By March 2021, The Athletic was in talks to merge with another publication. The New York Times is in talks to buy The Athletic. CNBC has learned that interest from companies including Amazon, Conde Nast, DraftKings, and private-equity firm TPG Capital started after that.
The company needed a new capital injection after Mather and Hansmann changed their minds. The Athletic only brought in $73 million in revenue over the course of two years, as first reported by The Information. The Athletic has never been profitable.
The Athletic looked into raising more capital, but the cost of financing and the amount of dilution to the investors pushed them to sell, according to people familiar with the matter.
Several investors and advisers close to the company urged Mather and Hansmann not to sell, according to people familiar with the matter, who asked not to speak publicly because the discussions were private. This week there was a lot of confusion when Powerhouse Capital sent a letter to its limited partners acknowledging it didn't want The Athletic to sell.
According to a memo first reported by CNBC, the NY Times gets to build on the foundation of The Athletic platform, while we believe there is still more value to unlocked.
The following is a description of The Athletic's route to a sale. A person from The Athletic declined to speak.
People familiar with the thinking of The Athletic say that the ultimate plan was never to focus on sports. The people said that The Athletic contemplated merging with 538.com to combine sports and politics, as well as partnering with America's Test Kitchen to bring sports and food together.
People familiar with the matter say that the idea of merging was brought up by Axios in March of 2021. The two new journalism companies were focused on expanding their coverage.
One of the people said that The Athletic would have folded under the front facing company. The idea of the combined company going public via SPAC was hot at the time. Jim VandeHei was skeptical of SPACs. Both sides decided to walk away.
The New York Times approached The Athletic to buy the company after they became aware of their interest in merging. The talks broke down when the two sides couldn't agree on value. People familiar with the matter say the New York Times was offering $500 million. The Athletic raised capital at a valuation of $530 million in January 2020. The New York Times undervaluing The Athletic was felt by several people close to the company.
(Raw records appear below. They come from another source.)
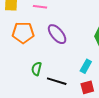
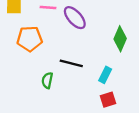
purple ellipse: (57, 34) -> (75, 18), moved
black line: (57, 81) -> (71, 63), moved

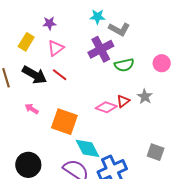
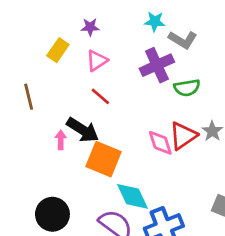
black arrow: (34, 75) -> (83, 130), moved
red triangle: (123, 101) -> (183, 136), size x1.6
pink diamond: (106, 107) -> (160, 143), turned 50
pink arrow: (32, 109) -> (61, 140), turned 56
Liontree, a boutique media M&A bank, was chosen by The Athletic to evaluate potential sale options while also considering alternative funding. One of the people said that Liontree made a presentation to The Athletic estimating it could find buyers willing to pay between $500 million and $700 million.
People familiar with the matter say that Amazon, Conde Nast and DraftKings showed interest. One of the people said that Amazon was interested in broadcasting Thursday Night Football. synergies with its live game broadcasts could be provided by a well-trafficked sports landing page. People at Amazon, Conde Nast and DraftKings didn't respond to questions.
The companies never ended up as serious buyers after kicking the tires. The people said that the Times was the biggest challenger to buy The Athletic. Selling to a private equity firm would have been difficult because employees may be concerned about losing their jobs, two of the people said. A person at the company declined to speak.
The New York Times was not invited to participate in the new auction because of its previous talks. The Chief Executive returned to the table. As it became clear The Times would only have to raise its initial offer by 10%, a deal came together. Hansmann and Mather agreed to the sale because of the company's journalistic reputation and potentially unattractive terms around raising more capital.
One of the largest exits in the history of digital media was achieved by the company. The idea of a national subscription sports journalism product with a focus on in-depth local reporting and analysis was turned into a $550 million entity by two founders. According to research firm CB Insights, The Athletic got a good price for a company with less than $50 million in revenue.
The New York Times is a perfect fit for a sports journalism site that is known for its quality journalism, supporters say. The New York Times and The Athletic want to grow. The New York Times takes more pride in its journalists than The Athletic does. The New York Time has already made itself a leader in those areas, as The Athletic wants to expand into podcasts and digital video.
The Athletic sold its vision short by selling now, according to skeptics of the deal. It could still be a separate entity within The New York Times. New York Times shareholders will see the value gain if it happens.